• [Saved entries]
________________________________________
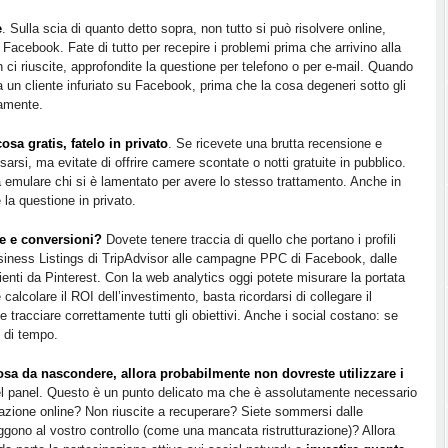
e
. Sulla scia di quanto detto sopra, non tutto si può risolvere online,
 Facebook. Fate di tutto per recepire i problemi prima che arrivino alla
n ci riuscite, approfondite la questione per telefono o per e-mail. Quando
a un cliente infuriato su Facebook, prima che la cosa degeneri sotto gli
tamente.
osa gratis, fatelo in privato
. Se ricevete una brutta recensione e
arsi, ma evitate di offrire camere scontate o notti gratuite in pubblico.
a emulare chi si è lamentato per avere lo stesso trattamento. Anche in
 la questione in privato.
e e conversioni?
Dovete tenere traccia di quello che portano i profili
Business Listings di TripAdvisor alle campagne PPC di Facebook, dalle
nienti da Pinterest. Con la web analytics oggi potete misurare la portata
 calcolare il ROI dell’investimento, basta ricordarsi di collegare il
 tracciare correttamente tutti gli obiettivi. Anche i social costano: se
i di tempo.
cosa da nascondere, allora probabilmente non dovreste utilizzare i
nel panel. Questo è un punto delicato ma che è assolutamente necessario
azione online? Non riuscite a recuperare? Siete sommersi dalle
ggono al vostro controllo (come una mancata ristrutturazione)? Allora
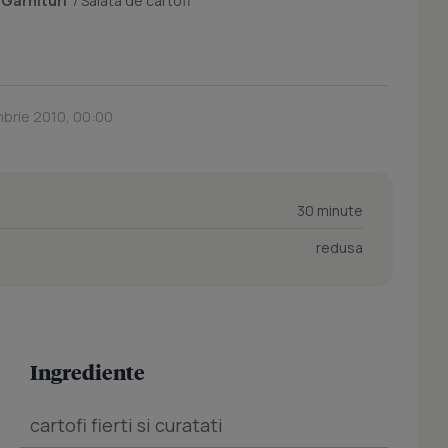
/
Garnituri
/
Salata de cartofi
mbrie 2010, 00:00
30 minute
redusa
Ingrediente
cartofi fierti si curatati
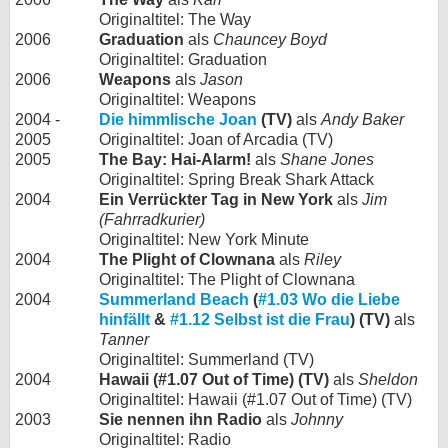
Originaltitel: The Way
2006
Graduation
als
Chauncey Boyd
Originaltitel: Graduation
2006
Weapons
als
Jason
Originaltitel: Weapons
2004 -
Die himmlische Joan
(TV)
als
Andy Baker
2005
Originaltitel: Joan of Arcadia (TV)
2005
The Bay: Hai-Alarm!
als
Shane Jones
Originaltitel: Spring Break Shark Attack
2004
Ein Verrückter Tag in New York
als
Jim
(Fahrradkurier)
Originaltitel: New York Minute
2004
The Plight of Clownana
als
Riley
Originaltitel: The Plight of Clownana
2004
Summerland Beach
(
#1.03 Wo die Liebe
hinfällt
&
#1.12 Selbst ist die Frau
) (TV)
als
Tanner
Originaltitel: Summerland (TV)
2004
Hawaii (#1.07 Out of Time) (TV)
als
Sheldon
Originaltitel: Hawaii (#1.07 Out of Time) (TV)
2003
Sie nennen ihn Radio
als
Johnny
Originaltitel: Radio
________________________________________
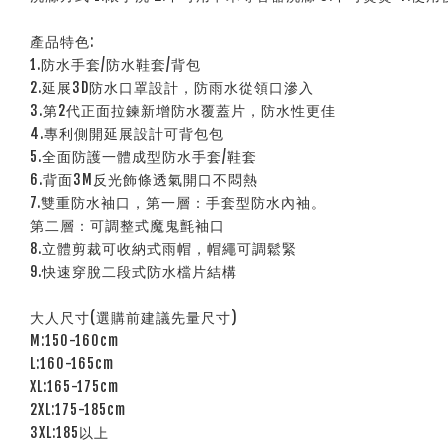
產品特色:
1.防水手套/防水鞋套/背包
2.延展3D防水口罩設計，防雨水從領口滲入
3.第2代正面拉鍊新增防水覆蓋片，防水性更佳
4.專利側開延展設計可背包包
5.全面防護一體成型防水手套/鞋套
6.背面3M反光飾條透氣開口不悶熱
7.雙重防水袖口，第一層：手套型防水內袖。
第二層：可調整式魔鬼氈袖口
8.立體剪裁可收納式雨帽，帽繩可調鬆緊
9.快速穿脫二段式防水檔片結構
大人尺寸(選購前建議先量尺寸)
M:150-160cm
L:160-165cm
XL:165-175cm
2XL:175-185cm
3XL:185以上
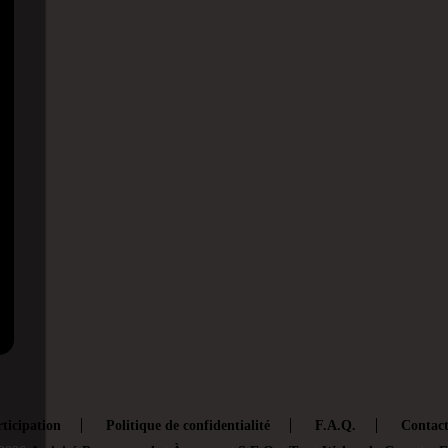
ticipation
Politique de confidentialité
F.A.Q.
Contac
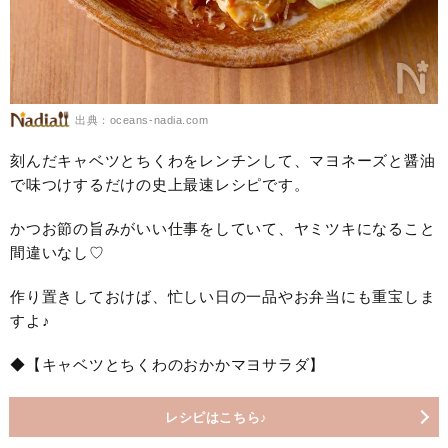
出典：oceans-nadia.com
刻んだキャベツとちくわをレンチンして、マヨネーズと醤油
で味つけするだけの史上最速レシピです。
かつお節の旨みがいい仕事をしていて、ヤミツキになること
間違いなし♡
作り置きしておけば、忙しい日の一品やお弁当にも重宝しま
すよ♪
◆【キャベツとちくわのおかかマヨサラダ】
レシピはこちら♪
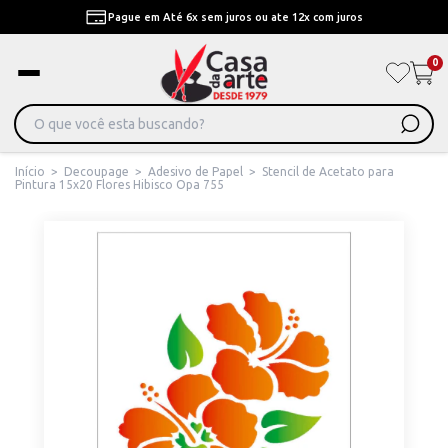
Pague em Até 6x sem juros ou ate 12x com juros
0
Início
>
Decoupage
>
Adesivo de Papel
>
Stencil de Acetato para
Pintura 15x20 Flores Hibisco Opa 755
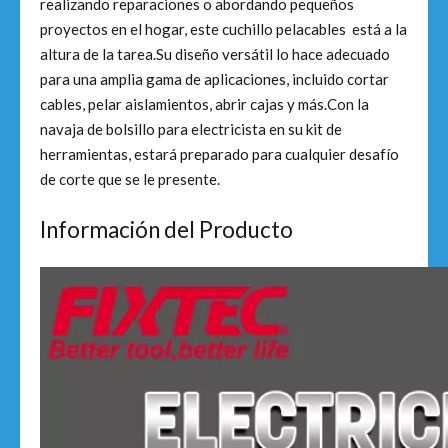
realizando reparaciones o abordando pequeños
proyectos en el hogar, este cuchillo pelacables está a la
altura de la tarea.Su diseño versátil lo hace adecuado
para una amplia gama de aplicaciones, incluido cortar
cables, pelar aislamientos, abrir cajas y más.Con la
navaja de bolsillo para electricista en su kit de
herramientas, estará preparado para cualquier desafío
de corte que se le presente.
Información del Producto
________________________________________
• [Exercise brief]
Scan the lines above, and whenever one holds the string "online", copy it.

• [Response area]
. Sulla scia di quanto detto sopra, non tutto si può risolvere online,
azione online? Non riuscite a recuperare? Siete sommersi dalle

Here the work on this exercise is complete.